Conservation of lipid functions in cytochrome bc complexes.

Lipid binding sites and properties are compared in two sub-families of hetero-oligomeric membrane protein complexes known to have similar functions in order to gain further understanding of the role of lipid in the function, dynamics, and assembly of these complexes. Using the crystal structure information for both complexes, we compared the lipid binding properties of the cytochrome b(6)f and bc(1) complexes that function in photosynthetic and respiratory membrane energy transduction. Comparison of lipid and detergent binding sites in the b(6)f complex with those in bc(1) shows significant conservation of lipid positions. Seven lipid binding sites in the cyanobacterial b(6)f complex overlap three natural sites in the Chlamydomonas reinhardtii algal complex and four sites in the yeast mitochondrial bc(1) complex.

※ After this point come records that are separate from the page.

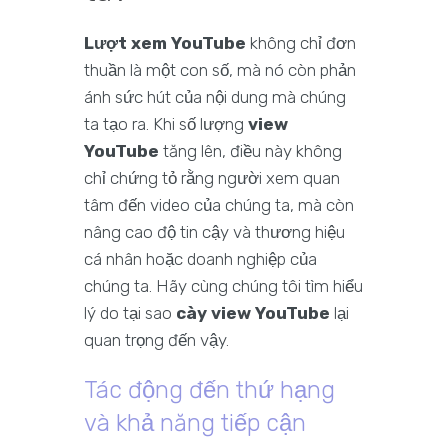
Lượt xem YouTube
không chỉ đơn
thuần là một con số, mà nó còn phản
ánh sức hút của nội dung mà chúng
ta tạo ra. Khi số lượng
view
YouTube
tăng lên, điều này không
chỉ chứng tỏ rằng người xem quan
tâm đến video của chúng ta, mà còn
nâng cao độ tin cậy và thương hiệu
cá nhân hoặc doanh nghiệp của
chúng ta. Hãy cùng chúng tôi tìm hiểu
lý do tại sao
cày view YouTube
lại
quan trọng đến vậy.
Tác động đến thứ hạng
và khả năng tiếp cận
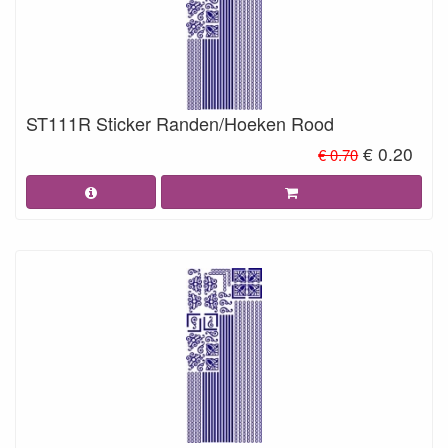
ST111R Sticker Randen/Hoeken Rood
€ 0.20
€ 0.70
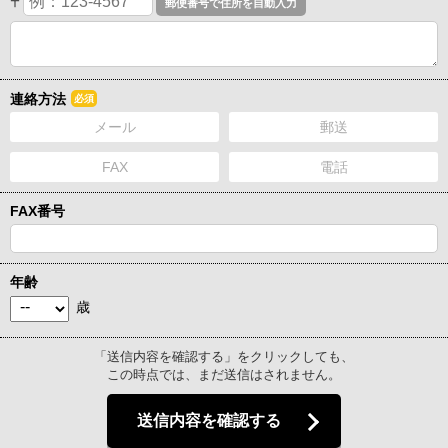
〒
連絡方法
必須
メール
郵送
FAX
電話
FAX番号
年齢
歳
「送信内容を確認する」をクリックしても、
この時点では、まだ送信はされません。
送信内容を確認する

The specific identity of lipids is different in b(6)f and bc(1) complexes: b(6)f contains sulfoquinovosyldiacylglycerol, phosphatidylglycerol, phosphatidylcholine, monogalactosyldiacylglycerol, and digalactosyldiacylglycerol, whereas cardiolipin, phosphatidylethanolamine, and phosphatidic acid are present in the yeast bc(1) complex. The lipidic chlorophyll a and β-carotene (β-car) in cyanobacterial b(6)f, as well as eicosane in C. reinhardtii, are unique to the b(6)f complex. Inferences of lipid binding sites and functions were supported by sequence, interatomic distance, and B-factor information on interacting lipid groups and coordinating amino acid residues. The lipid functions inferred in the b(6)f complex are as follows: (i) substitution of a transmembrane helix by a lipid and chlorin ring, (ii) lipid and β-car connection of peripheral and core domains, (iii) stabilization of the iron-sulfur protein transmembrane helix, (iv) n-side charge and polarity compensation, and (v) β-car-mediated super-complex with the photosystem I complex.